==== DATA TO EXAMINE ====

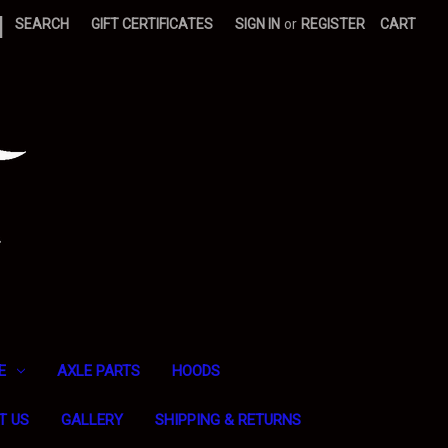
|
SEARCH
GIFT CERTIFICATES
SIGN IN
or
REGISTER
CART
E
AXLE PARTS
HOODS
T US
GALLERY
SHIPPING & RETURNS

====

_YOUR OBJECTIVE_:
Only the line containing "GIFT CERTIFICATES" and the lines after it, up to and including the last line of the data, should appear in the answer, exactly as written.

_ANSWER BOX_:
GIFT CERTIFICATES
SIGN IN
or
REGISTER
CART
E
AXLE PARTS
HOODS
T US
GALLERY
SHIPPING & RETURNS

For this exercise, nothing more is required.